Last night, Sidney Crosby returned to the Pittsburgh Penguins after suffering a concussion nearly a year ago. Today, I return to the blogosphere. What a great day for Pittsburgh sports fans!
Seriously, though, while football is my first love, hockey is a close second. I was born the same year the Pittsburgh Steelers won their first Super Bowl so I’m not really old enough to remember the Steel Dynasty. The first championship I actually experienced as a fan was the Penguins’ 1991 Stanley Cup. And to Tina DiCapula’s ever-lasting chagrin, you never forget your first time.
For those ex-‘Burghers out there, the atmosphere around town was absolutely electric once word got out that Sid was returning. We take our sports very seriously here and there has been no subject of greater importance or which inspired more angst than the condition of Sid’s noggin’. Once the game got underway, Sid rose to the occasion by scoring on his first shot roughly two minutes in. The crowd went absolutely insane and all was right with the world.
Not to diminish the the moment but it’s only the second most memorable comeback in Pittsburgh history. The first belongs to Penguins owner and Sid’s former landlord, Mario Lemieux. In 1997, Mario retired after battling back injuries and Hodgkin’s disease during his legendary career. Three years later, he made a totally unexpected return (they had already retired his number and lowered it from the rafters in an emotional pre-game ceremony). He set up a goal thirty seconds into his first shift and finished with a goal and two assists.
I’m sure some of you are thinking, “I clicked on a football blog and a hockey blog broke out.” Trust me, I know where I’m going with this. Watching Sid’s return had me thinking about Mario. And Mario had me thinking about Pittsburgh athletes in general. Even though we all love the Steelers, I think it’s undisputed that the most celebrated current Pittsburgh sports star is Sidney Crosby and the most beloved ex-player is Mario Lemieux.
I don’t know if it’s a function of football being a team game or the fact hockey players wear less cumbersome helmets so we can see their faces. Regardless, if I had to rank our current athletes in order of popularity, I’d say it goes Sid, then Troy Polamalu and then Hines Ward. After that, you could probably make an argument for any number of players but I’m confident they’re the top three.
However, it’s a little trickier if you make an all-time list. A few years ago ESPN did a “Mount Rushmore of Sports” gimmick asking “experts” in each city to come up with a list of their four greatest sports heroes. I remember writing a piece for the Blog That Shall Not Be Named which I think is worth revisiting. Especially in light of recent events.
Roberto Clemente and Mario are the two no-brainers. I don’t think even the most jaded yinzer would argue with their selection. That’s a Pirate and a Penguin.
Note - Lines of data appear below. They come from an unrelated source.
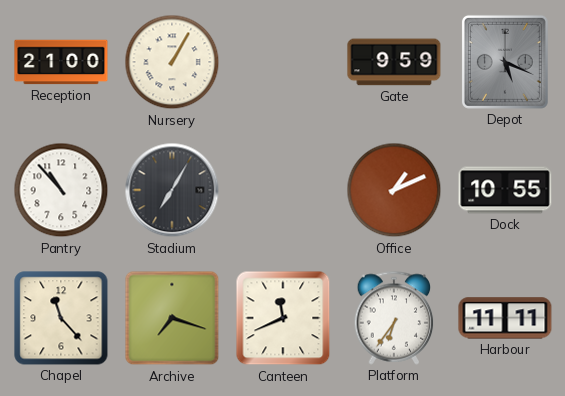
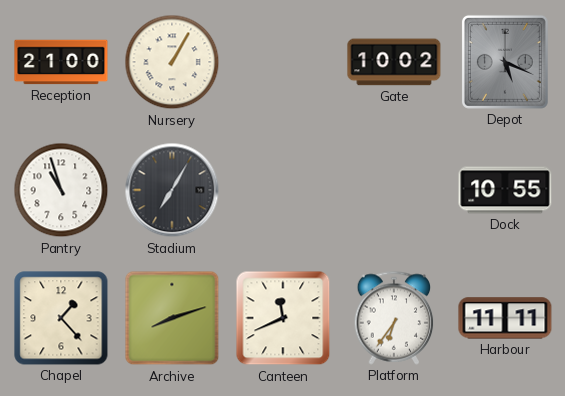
Gate: 9:59 -> 10:02
Pantry: 10:53 -> 10:57
Office: 1:11 -> none
Chapel: 11:23 -> 1:23
Archive: 7:18 -> 8:12
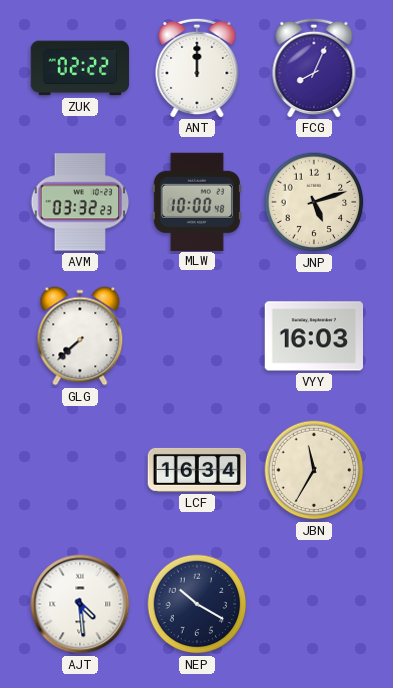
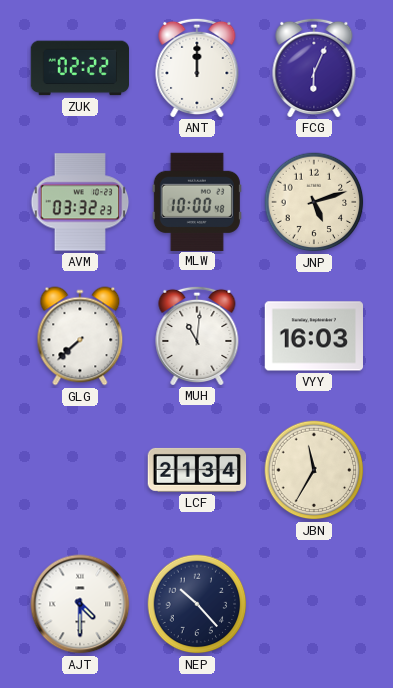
FCG: 8:04 -> 6:04
MUH: none -> 11:01
LCF: 16:34 -> 21:34
AJT: 4:29 -> 4:30
NEP: 10:20 -> 10:23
We need a Super Steeler, don’t we?
Franco Harris? I think he’s lost a lot of his luster in recent years with his constant whoring of his name and association with the Steel Dynasty. Whenever a Steeler is involved in anything, be it the Winter Classic at Heinz Field or Hines on Dancing With The Stars, Franco is there to mug for the camera. Recently, his insatiable desire for publicity hurt him as his impassioned defense of pedophile-enabler Joe Paterno cost him a lucrative job with The Meadows Racetrack and Casino.
Terry Bradshaw? I love Brad but there is definitely a segment of Steeler Nation who have it out for him. Whether it’s his decades long feud with Steeler Nation or his recent criticism of Ben Roethlisberger, he always seems to do something to rile up the anti-Bradshaw contingent. I stand by my feelings that he is still the best quarterback to ever wear the Black and Gold but I’m not certain how many would agree with that sentiment.
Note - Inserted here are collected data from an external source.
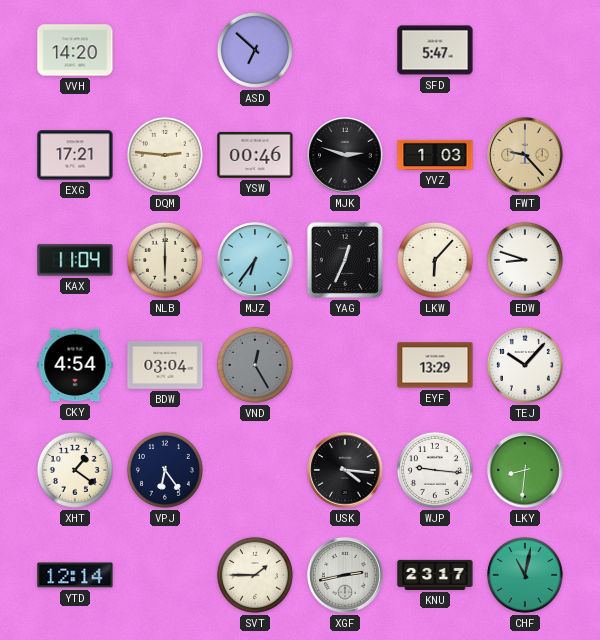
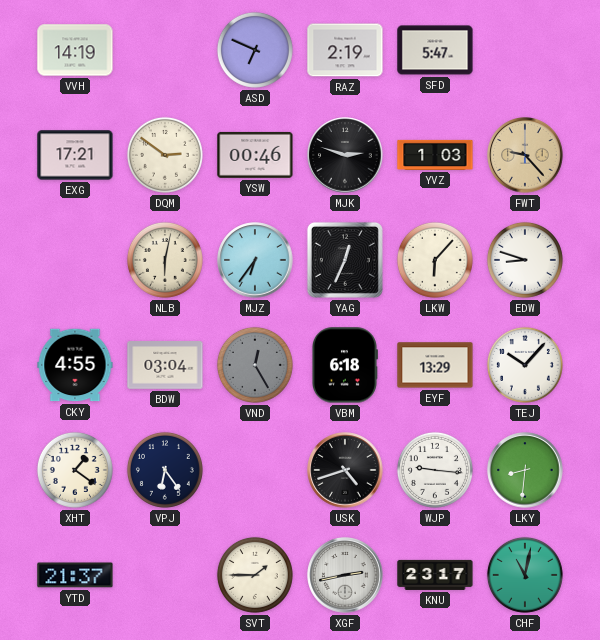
VVH: 14:20 -> 14:19
ASD: 6:52 -> 6:49
RAZ: none -> 2:19
DQM: 2:46 -> 2:51
KAX: 11:04 -> none
NLB: 6:00 -> 6:02
CKY: 4:54 -> 4:55
VBM: none -> 6:18
USK: 4:16 -> 4:42
YTD: 12:14 -> 21:37
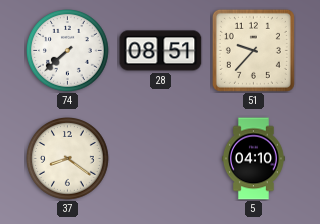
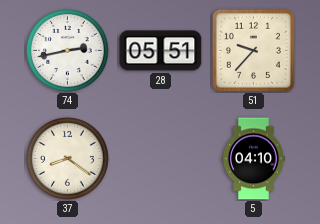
74: 7:38 -> 2:43
28: 08:51 -> 05:51
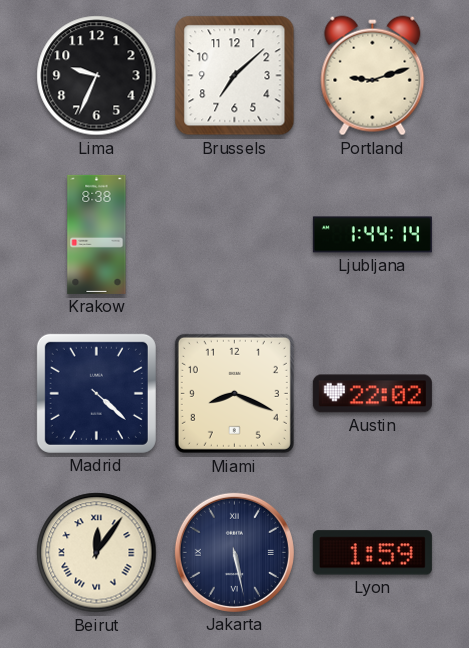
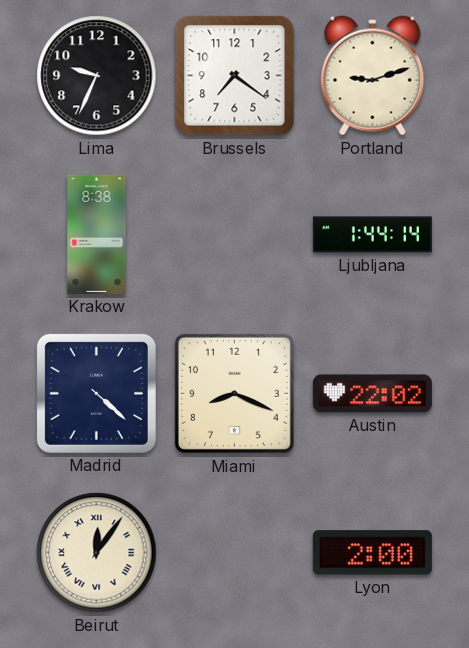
Brussels: 7:08 -> 7:21
Jakarta: 5:28 -> none
Lyon: 1:59 -> 2:00
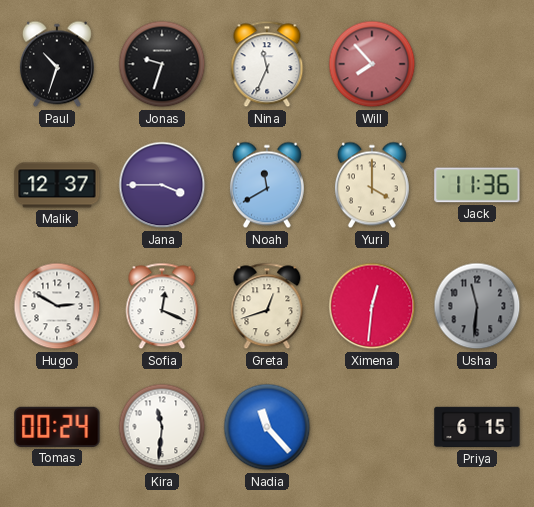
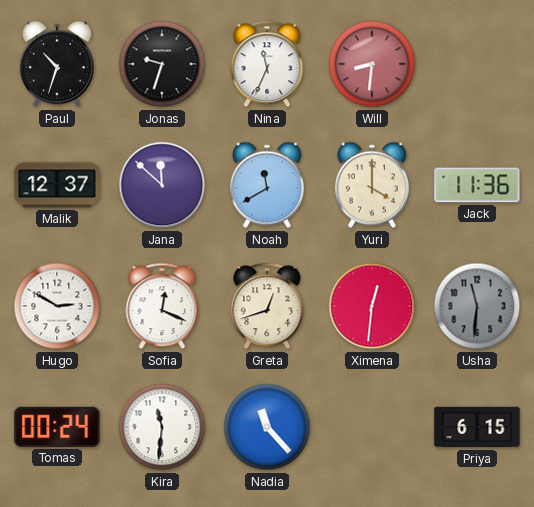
Will: 7:53 -> 8:31
Jana: 3:45 -> 11:52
If we had to pick a 70s Steeler, the obvious choice would be a member of the Steel Curtain. But who? The man who started it all, Mean Joe Greene? Or Jack Lambert, perhaps the player that best symbolized those teams? How can we forget Jack Ham, one of the finest outside linebackers ever. Or even Mel Blount, who was so dominant he forced the NFL to change rules to make it easier on the offense.
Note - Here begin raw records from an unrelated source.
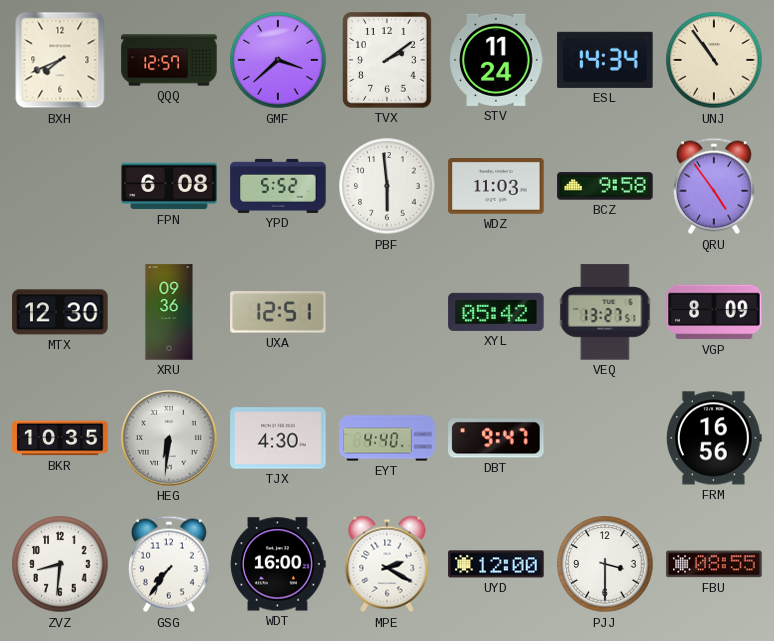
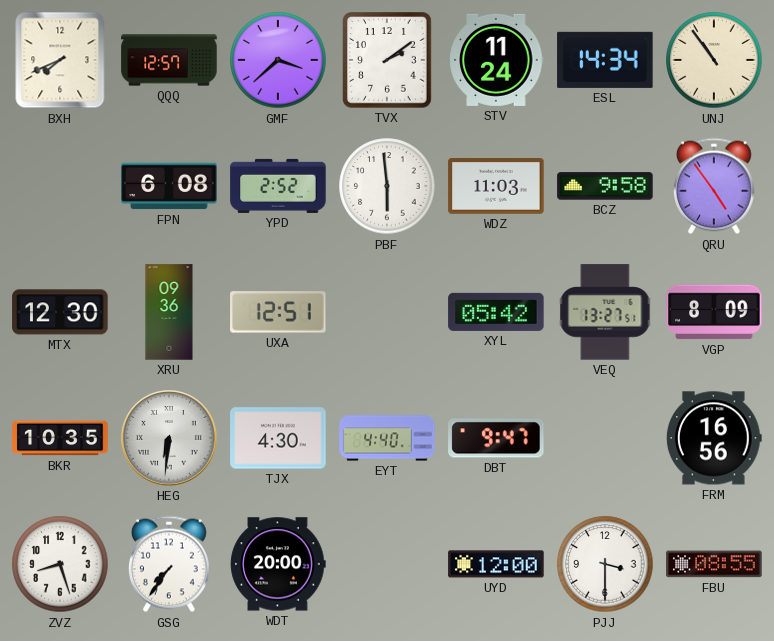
YPD: 5:52 -> 2:52
ZVZ: 8:31 -> 8:27
WDT: 16:00 -> 20:00
MPE: 2:20 -> none
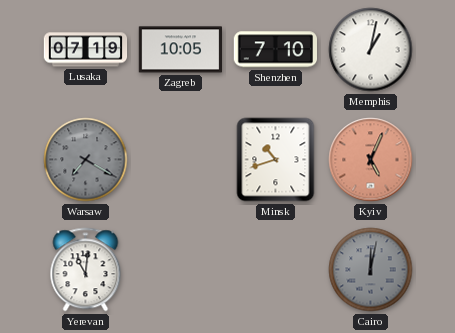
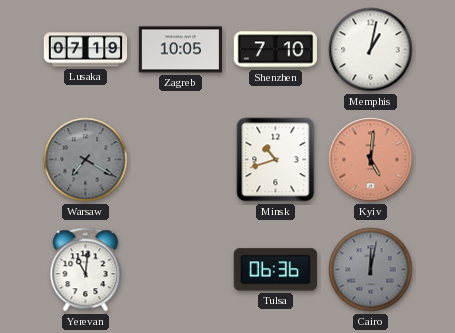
Kyiv: 5:04 -> 5:01
Tulsa: none -> 06:36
Talk about the Kobayashi Maru.
And what about this current Steeler team? They haven’t been as successful (yet) as their predecessors but two Lombardi Trophies and three Super Bowl appearances in six years is nothing to sneeze at. Who from this team is most deserving of Pittsburgh sports immortality? Jerome Bettis was much beloved but the Bus retired after the first championship. Big Ben was the missing ingredient that finally got Bill Cowher and the Steelers over that Super Bowl hump, yet he remains a very polarizing figure amongst Steeler Nation.
Once again, it’d come down to Hines and Troy. Considering he was MVP of the first win and a big part of the second, I guess I’ll have to go with Hines. Besides, I don’t think there’s a mountain in the Appalachians large enough to carve out all of Troy’s hair.